(Data extracted from a collection)
────────────────────────────────────────

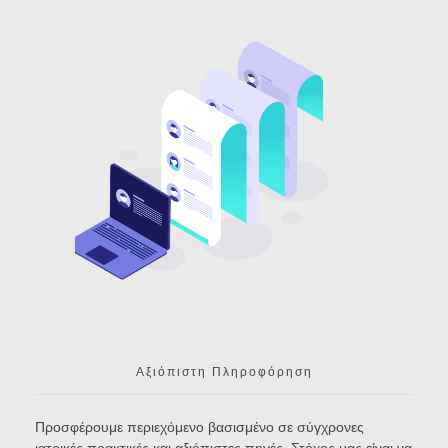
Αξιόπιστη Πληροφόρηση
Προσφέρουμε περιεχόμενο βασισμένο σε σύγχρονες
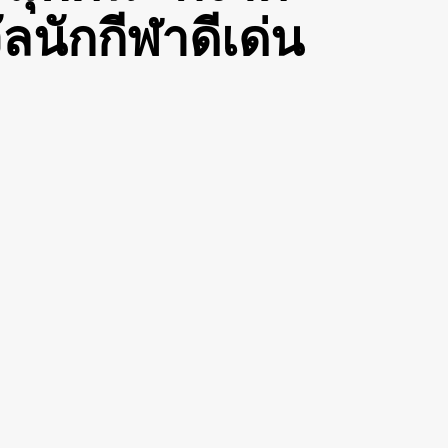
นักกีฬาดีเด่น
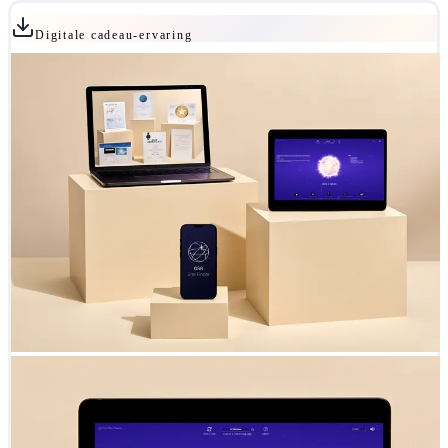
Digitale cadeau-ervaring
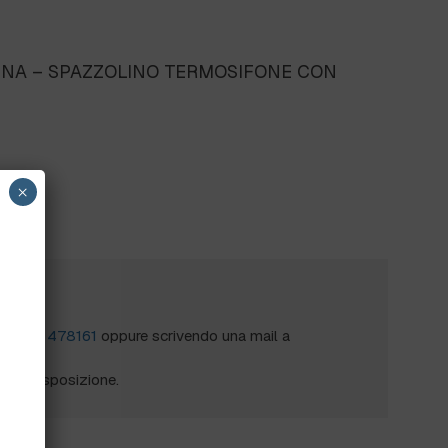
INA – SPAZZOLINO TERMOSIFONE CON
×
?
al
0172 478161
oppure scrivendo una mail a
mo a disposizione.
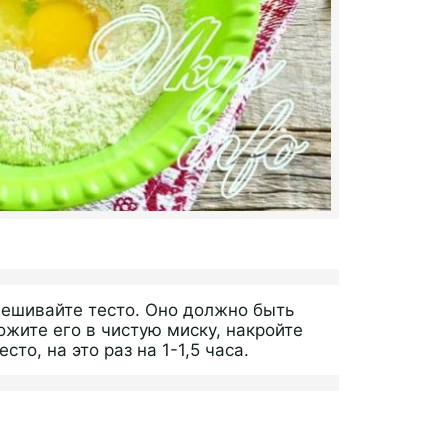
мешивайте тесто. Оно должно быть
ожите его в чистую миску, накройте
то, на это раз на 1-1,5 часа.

────────────────────────────────────────

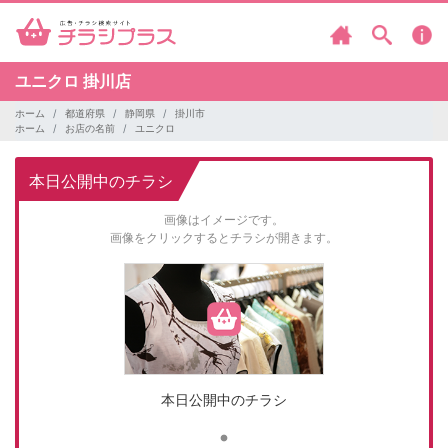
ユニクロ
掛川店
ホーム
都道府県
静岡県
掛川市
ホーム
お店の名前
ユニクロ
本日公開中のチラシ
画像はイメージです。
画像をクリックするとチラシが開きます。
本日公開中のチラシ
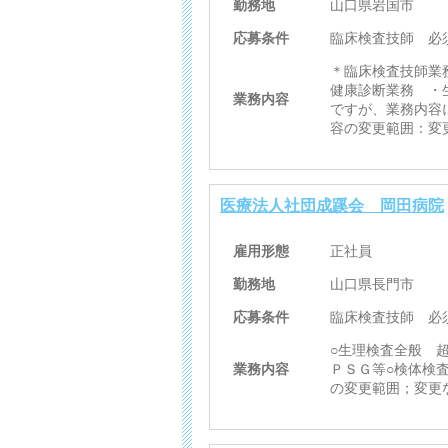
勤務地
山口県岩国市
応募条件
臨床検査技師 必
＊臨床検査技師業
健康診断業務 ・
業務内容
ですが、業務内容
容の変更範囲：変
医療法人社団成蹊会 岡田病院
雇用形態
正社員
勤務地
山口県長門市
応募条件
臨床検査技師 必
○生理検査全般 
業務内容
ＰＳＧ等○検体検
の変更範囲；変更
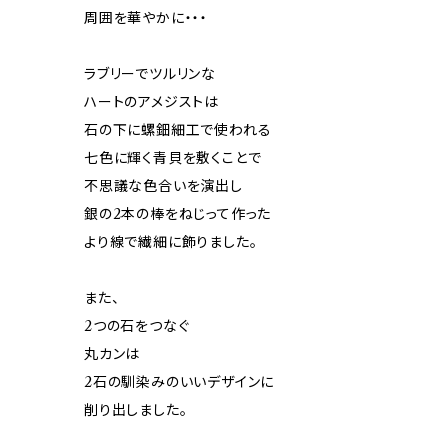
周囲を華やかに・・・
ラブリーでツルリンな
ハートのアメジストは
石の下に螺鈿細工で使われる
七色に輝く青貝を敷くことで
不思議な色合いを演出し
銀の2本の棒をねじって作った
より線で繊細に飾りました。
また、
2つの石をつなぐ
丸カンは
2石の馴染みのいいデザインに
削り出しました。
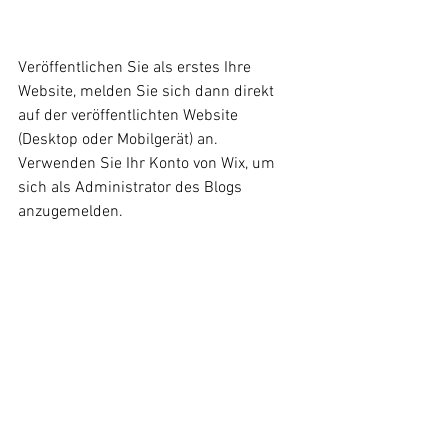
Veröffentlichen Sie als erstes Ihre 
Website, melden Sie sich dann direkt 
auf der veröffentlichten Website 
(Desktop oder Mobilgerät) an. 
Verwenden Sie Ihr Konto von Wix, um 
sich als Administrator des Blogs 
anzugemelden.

────────────────────────────────────────

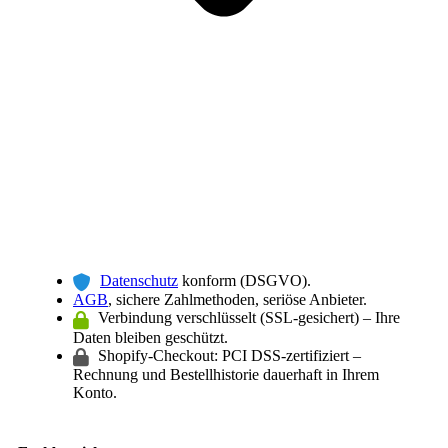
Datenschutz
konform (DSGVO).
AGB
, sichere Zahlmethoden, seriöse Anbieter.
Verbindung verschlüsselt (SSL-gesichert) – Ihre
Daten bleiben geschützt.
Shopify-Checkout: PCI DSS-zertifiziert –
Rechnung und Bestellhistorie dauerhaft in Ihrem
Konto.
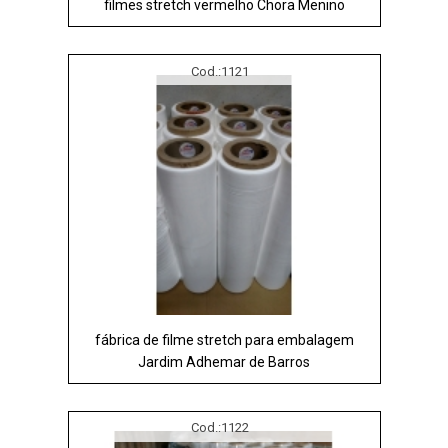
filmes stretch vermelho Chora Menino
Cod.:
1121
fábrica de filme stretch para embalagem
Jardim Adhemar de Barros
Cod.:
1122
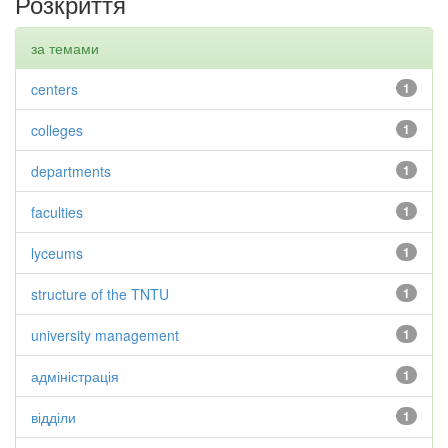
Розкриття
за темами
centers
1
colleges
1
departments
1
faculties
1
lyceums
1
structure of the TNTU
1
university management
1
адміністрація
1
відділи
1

────────────────────────────────────────

The expected answer is a copy of each line above containing "Website".

Exercise result:
Website, melden Sie sich dann direkt 
auf der veröffentlichten Website 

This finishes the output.